The pandemic is stressing Canadians out -- many are starting to feel more and more worried about their finances.
Keith Emery is the CEO of Credit Canada.
He tells the Mike Farwell Show on 570 NEWS, debt can be a useful tool for consumers, but it can also be a source of serious financial stress.
"People who have tight budgets, cash flow issues, there is a risk that they will get themselves into a high-interest debt. That's either credit cards, or potentially worse -- payday loans, high-interest loans. Once they get into that kind of a debt situation, it gets very difficult to dig themselves out because they weren't necessarily going to have a surplus of income and they're going to have high-interest charges that are going to eat into their monthly budget."
Emery says people may be stressed about their financial situation because of some of the government supports available to them right now.

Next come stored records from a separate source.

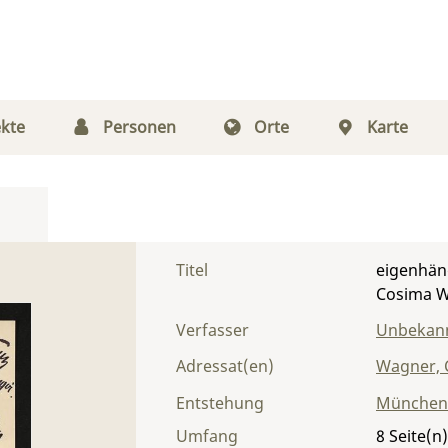
kte
Personen
Orte
Karte
Titel
eigenhän
Cosima 
Verfasser
Unbekann
Adressat(en)
Wagner, 
Entstehung
München
Umfang
8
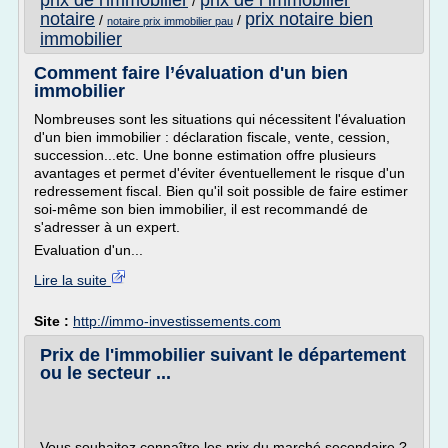
prix de l'immobilier
prix de l immobilier
/
notaire
prix notaire bien
/
/
notaire prix immobilier pau
immobilier
Comment faire l’évaluation d'un bien
immobilier
Nombreuses sont les situations qui nécessitent l'évaluation
d'un bien immobilier : déclaration fiscale, vente, cession,
succession...etc. Une bonne estimation offre plusieurs
avantages et permet d'éviter éventuellement le risque d'un
redressement fiscal. Bien qu'il soit possible de faire estimer
soi-même son bien immobilier, il est recommandé de
s'adresser à un expert.
Evaluation d'un...
Lire la suite
Site :
http://immo-investissements.com
Prix de l'immobilier suivant le département
ou le secteur ...
Vous souhaitez connaître les prix du marché secondaire ?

"When the pandemic first hit, we assumed that our existing clients were going to be hit quite heavily due to job loss and the economic shock and we thought we're going to see a surge in demand for credit counselling. But it actually had a bit of an opposite effect. What we discovered was with some of the payment deferrals and the economic support, the clients were actually in the short term, financially in the same shape or in even better shape."

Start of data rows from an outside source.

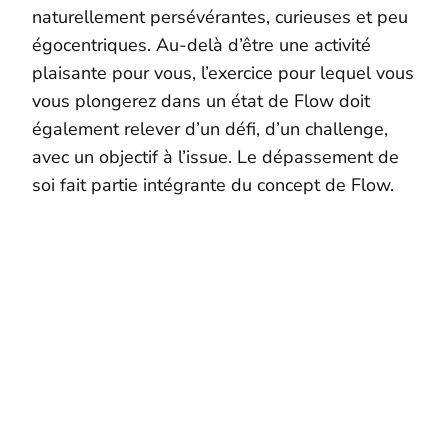
naturellement persévérantes, curieuses et peu
égocentriques.
Au-delà d’être une activité
plaisante pour vous, l’exercice pour lequel vous
vous plongerez dans un état de Flow doit
également relever d’un défi, d’un challenge,
avec un objectif à l’issue. Le dépassement de
soi fait partie intégrante du concept de Flow.
Webinaire Réussir en première année de médecine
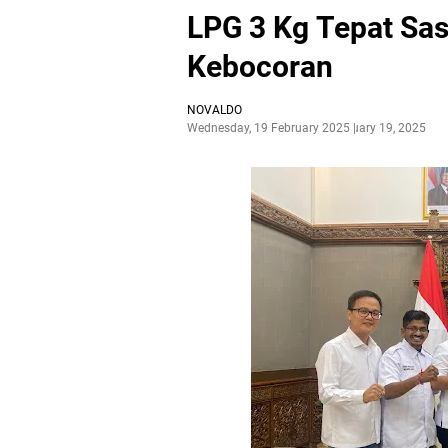
LPG 3 Kg Tepat Sas
Kebocoran
NOVALDO
Wednesday, 19 February 2025
February 19, 2025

He adds that a lot of the stress may actually be coming from uncertainity of what will happen when the government supports come to an end.
So Emery says you should remember that if you're using a credit card to fill in gaps, you'll still have to eventually pay it all back.
"You know, it works for a while and then eventually you hit the limits on all your credit and you have to start reversing it and you don't have the money to do that. You just accumulate credit card debt over time. The second issue that we find is a financial shock and this is probably one of the greatest financial shocks that we've experienced. And you may not have emergency savings."